O vídeo em questão se tornou uma referência para o potencial da internet. Lá tudo ainda é possível. Essas imagens chegaram a mim com o sugestivo título de "Acontece nas melhores famílias" ? e pelo jeito acontece mesmo. É impossível assisti-lo e não ter a mesma reação. Já testei várias vezes com vários amigos e é mesmo hilariante. O conteúdo do vídeo em si não é o que nos chama a atenção. Assim como algumas das melhores piadas, o que importa é o seu formato. Trata-se de mais uma dessas "notinhas esdrúxulas", tão comuns em nossos telejornais de hoje em dia, lidas da mesmíssima forma de sempre por uma boa profissional como Lilian. A nota fala de uma velhinha de 86 anos, numa cadeira de rodas, que foi presa na alfândega de Miami tentando contrabandear um grande carregamento de pílulas de ecstasy acompanhada do seu namorado, de 56 anos. Este, ao ser preso, para surpresa geral declarou que nada sabia sobre o carregamento da droga. Na verdade, ele pensava que a sua namorada estava carregando pílulas de…Viagra.

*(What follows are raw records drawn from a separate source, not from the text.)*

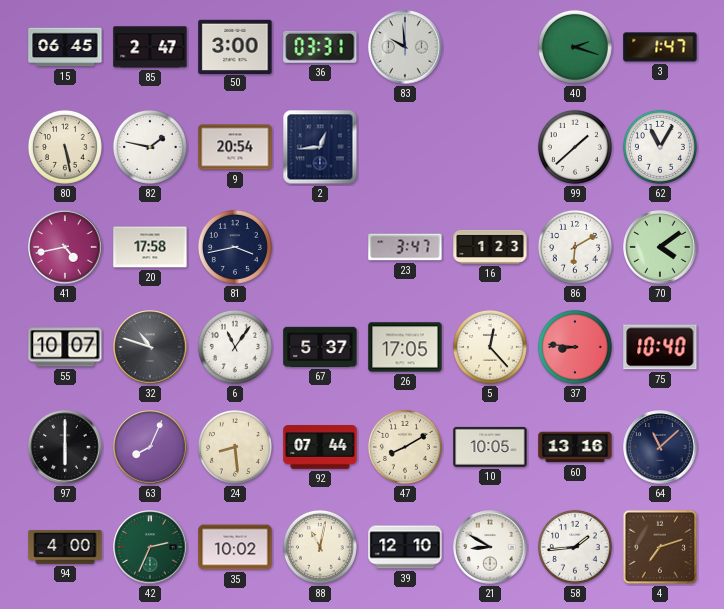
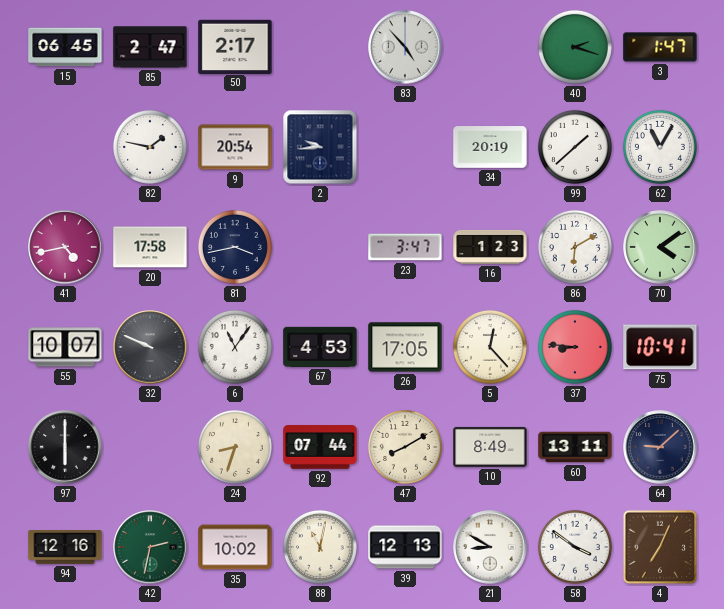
50: 3:00 -> 2:17
36: 03:31 -> none
83: 9:59 -> 4:53
80: 5:28 -> none
2: 12:44 -> 9:44
34: none -> 20:19
32: 10:48 -> 9:49
67: 5:37 -> 4:53
75: 10:40 -> 10:41
63: 8:04 -> none
24: 8:29 -> 8:33
10: 10:05 -> 8:49
60: 13:16 -> 13:11
64: 11:08 -> 9:08
94: 4:00 -> 12:16
42: 2:34 -> 2:32
39: 12:10 -> 12:13
58: 1:44 -> 3:51
4: 7:12 -> 7:04
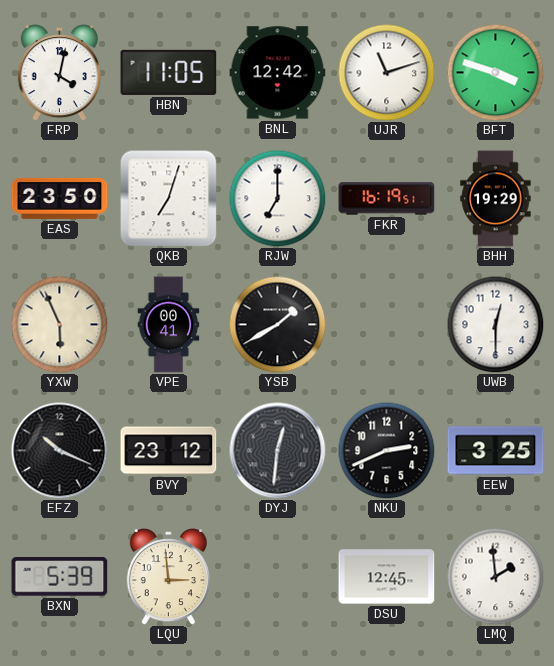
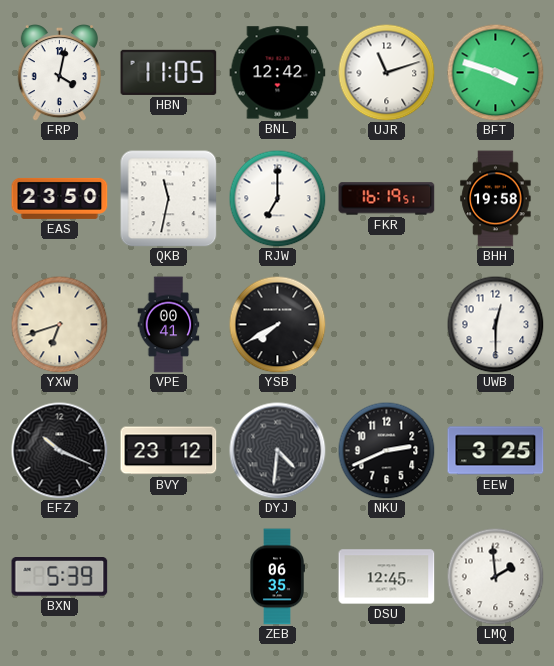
QKB: 7:03 -> 11:32
BHH: 19:29 -> 19:58
YXW: 5:56 -> 6:42
YSB: 1:40 -> 7:40
DYJ: 12:31 -> 4:31
LQU: 2:59 -> none
ZEB: none -> 06:35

Perceberam o absurdo? Engraçado? Provavelmente, não. A não ser para Lilian. Jornalista experiente e tarimbada, não resistiu ao completo nonsense de mais esse típico exemplo do jornalismo moderno de "gracinhas" e se tornou, em frente às câmeras da internet, mais uma vítima dos novos tempos. Não, ela não reclamou ou insultou o editor. Leu a notícia enquanto pôde. Mas só durante alguns segundos. Ao perceber o conteúdo da notinha que lia, desandou a rir de forma incontrolável, ao mesmo tempo em que tentava manter uma compostura profissional para explicar o fato inusitado. Não conseguiu. Saiu do ar no meio de um ataque espontâneo de riso incontrolável. Parecia alguém que tenta mas não consegue contar uma piada: no meio do história já está morrendo de rir da própria graça ou desgraça.

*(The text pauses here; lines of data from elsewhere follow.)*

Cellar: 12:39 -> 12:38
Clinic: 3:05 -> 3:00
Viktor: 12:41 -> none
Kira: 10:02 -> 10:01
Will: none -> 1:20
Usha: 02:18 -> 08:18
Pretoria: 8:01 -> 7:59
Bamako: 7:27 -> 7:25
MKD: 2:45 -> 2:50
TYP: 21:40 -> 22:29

O que tem a ver esse vídeo com o risco de extinção do telejornalismo? Tudo ou nada. Mas claramente indica algo precioso. Primeiro, o potencial de divulgação da internet, mesmo para vídeos pesados e demorados. A nova tecnologia de banda larga é inevitável e caminha rapidamente ao nosso encontro. Segundo: todos os que assistem a esse vídeo têm uma única reação idêntica àquela da apresentadora. É inevitável uma surpresa ao vê-la tentando manter um profissionalismo que muitas vezes beira ao anacronismo. Todos sentem uma inevitável empatia e simpatia com uma situação imprevisível e inesperada. Lilian se comporta como um de nós, numa situação absurda, mas com reações compatíveis. A espontaneidade pode ser uma boa solução para uma crise que pode não ser de público, mas de credibilidade no meio.

Envelhecimento precoce

Concordo com um dos nossos leitores ao comentar uma matéria de Cristiana Mesquita, neste Observatório, sobre os perigos do telejornalismo atual ["Por que os jornalistas morrem?", veja remissão abaixo]. Não basta simplesmente reportar e perseguir eternamente o "Santo Graal" da objetividade jornalística. Estamos, sim, frente a mais um daqueles preceitos importantes que servem para nortear o jornalismo de qualidade. Mas quando levados ao extremo da insensibilidade e da indiferença, os jornalistas podem estar diante de uma das principais causas do afastamento do público não só dos noticiários de TV, mas de todo o jornalismo considerado de qualidade.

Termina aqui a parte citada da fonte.